Usted está aquí: jueves 23 de octubre de 2008 Opinión La Orestiada

Olga Harmony

La Orestiada

Nunca es tarde para referirse a este montaje (si no lo hice antes fue porque la efeméride del 68 me inclinó a escribir primero acerca de las escenificaciones que a ella se referían) que transitó brevemente por la capital y por Guanajuato gracias al Festival Internacional Cervantino. Volvimos a ver al director alemán Michael Thalheimer y a su Deutsches Theater en otro tratamiento a un clásico, esta vez Esquilo, en una aproximación contemporánea con una espléndida síntesis de las tres partes de que consta la única trilogía griega completa que ha llegado a nuestros días. Thalheimer y Oliver Reese eliminan muchas de las grandes tiradas del coro, la escena en que Electra reconoce a Orestes –y que suscitó la burla de Eurípides– y muchas otras, pero conserva esa cualidad tan cara a los griegos en que los personajes, aun los más transgresores desde un punto de vista actual, explican la razón de sus actos, aun los más odiosos, que han desencadenado venganza y tragedia. Así Clitemnestra puede referirse al sacrificio de Ifigenia que provocó su odio hacia Agamnenón y Egisto da cuenta del horrible origen de la maldición a los Atridas, el banquete en que Atreo hizo comer a Tiestes la carne de sus hijos. Clitemnestra venga a la hija, Egisto venga al padre.

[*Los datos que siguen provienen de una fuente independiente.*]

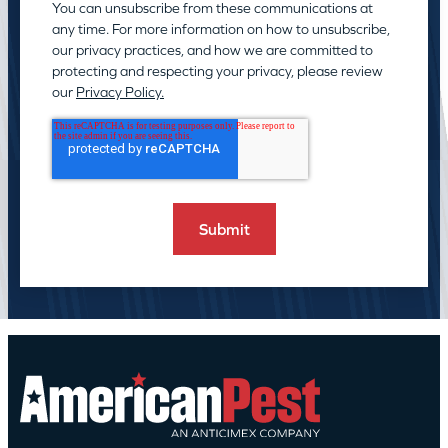
You can unsubscribe from these communications at
any time. For more information on how to unsubscribe,
our privacy practices, and how we are committed to
protecting and respecting your privacy, please review
our
Privacy Policy.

De esa suerte se encadenan las venganzas, de las que Casandra es la única víctima inocente, como lo son todas las mujeres de Troya. Es esa cadena de sangre la que resalta en esta escenificación que actualiza, pero conserva, muchos de los rasgos del teatro griego. La escenografía de Olaf Altman recrea a su manera el esquené y el proskenion, con una mole de supuesto mármol que tiene tres niveles, en dos de ellos se desplazarán los actores, muy al frente del escenario. El coro, compuesto por un solo hombre, dice sus líneas desde atrás del patio de butacas, con lo que la acción dramática y la acción escénica envuelve por completo a los espectadores. El director alemán también respeta a los dos únicos personajes en escena del teatro esquiliano, y aunque algún otro aparece en el segundo nivel, lo hace sin hablar, respetando a los que están en el nivel más alto. Se aparta, en cambio, al ofrecer la muerte de Clitemnestra a manos de Orestes en escena, una escena manchada de sangre desde el inicio.

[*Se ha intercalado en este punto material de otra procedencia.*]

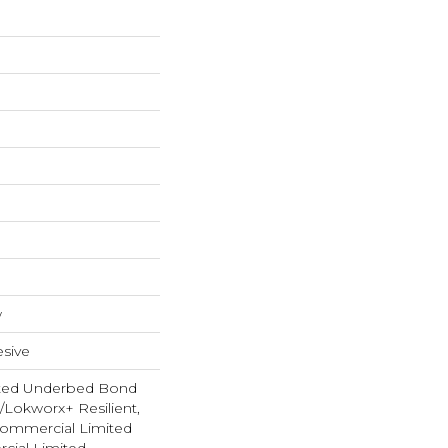
w
sive
ted Underbed Bond
1/Lokworx+ Resilient,
 Commercial Limited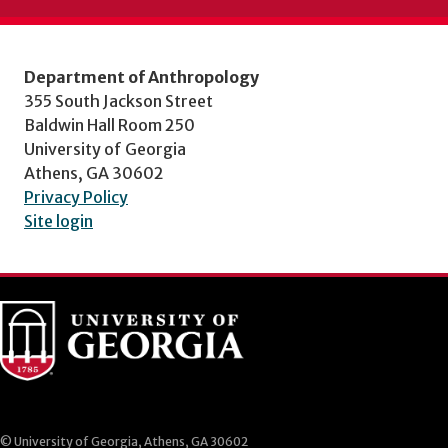
Department of Anthropology
355 South Jackson Street
Baldwin Hall Room 250
University of Georgia
Athens, GA 30602
Privacy Policy
Site login
© University of Georgia, Athens, GA 30602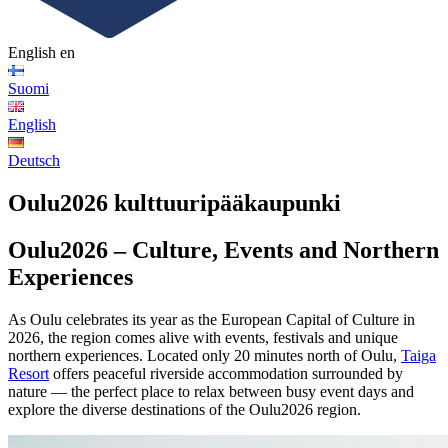
English
en
Suomi
English
Deutsch
Oulu2026 kulttuuripääkaupunki
Oulu2026 – Culture, Events and Northern
Experiences
As Oulu celebrates its year as the European Capital of Culture in
2026, the region comes alive with events, festivals and unique
northern experiences. Located only 20 minutes north of Oulu,
Taiga
Resort
offers peaceful riverside accommodation surrounded by
nature — the perfect place to relax between busy event days and
explore the diverse destinations of the Oulu2026 region.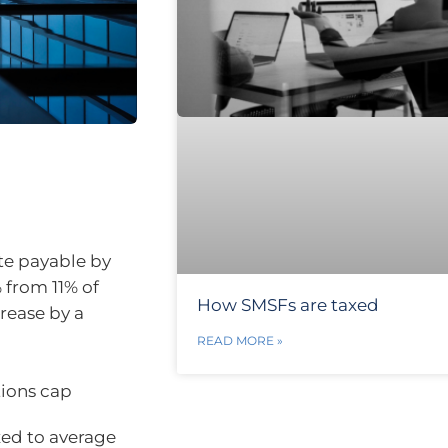
te payable by
 from 11% of
How SMSFs are taxed
crease by a
READ MORE »
tions cap
xed to average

La estupenda Constanza Becker es una Clitemnestra que sufre de odio ante la inminente llegada de Agamnenón interpretado por Henning Vogt, y se vacía encima un cubetazo de sangre mientras escucha, y luego dialoga con, al coro. Clitemnestra que acentúa su odio ante la presencia de Casandra, el trofeo del Atrida, a la que incorpora Katharina Schalemburg, que deambula con su queja profética tras de que la reina la bañara también en sangre y escupiera en su tarro de cerveza, antes de liquidarla junto al marido. Michael Benthin es un Egisto que aduce sus razones y cuya muerte, así como la de Agamnenón y Casandra, se da oculta al público, según los cánones de la antigua tragedia. La tensión se rompe con las apariciones grotescas de Michael Gerber como el mensajero y la nodriza, contrastando con el hálito trágico que involucra a los demás personajes. Quizás una de elipsis mayores sea el encuentro del recién llegado Orestes –se elimina a Pílades– con la vengativa Electra (Las coéferas) y el enfrentamiento entre los dos hermanos muestra a una Electra, interpretada por Lotte Ohm, decidida y fiera ante un Orestes, incorporado por Stefan Konarske, que se muestra inseguro y medroso con una actitud actoral que lo aleja del joven mítico, pero que muestra su escrúpulo ante la idea del matricidio, aunque termina por aceptarla.

La otra gran elipsis corresponde a la parte final, Las Euménides, en que Orestes, perseguido por unas Euménides que no vemos, por lo que se supone que sólo lo persiguen la culpa y la soledad que serían las modernas Eríneas del matricida, se dirige a los dioses Atena y Apolo que supuestamente están detrás del público, implorando piedad y el fin de su tortura. La cadena de sangre y de venganza llega a su fin con el fin de la maldición de los Atridas en esta excepcional escenificación.